───── Entries provided

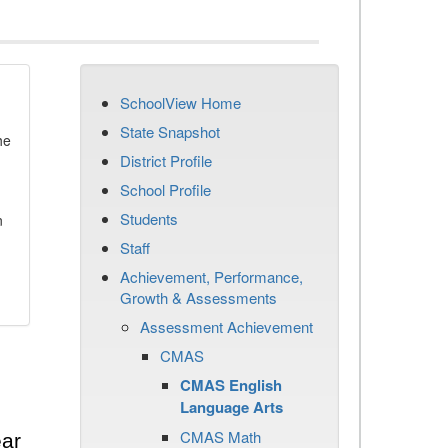
SchoolView Home
State Snapshot
he
District Profile
School Profile
Students
n
Staff
Achievement, Performance,
Growth & Assessments
Assessment Achievement
CMAS
CMAS English
Language Arts
CMAS Math
ear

──────────

▶ _Exercise_
If a line of the records includes the string "Achievement", copy it out.

▶ _Solution to this problem_
Achievement, Performance,
Assessment Achievement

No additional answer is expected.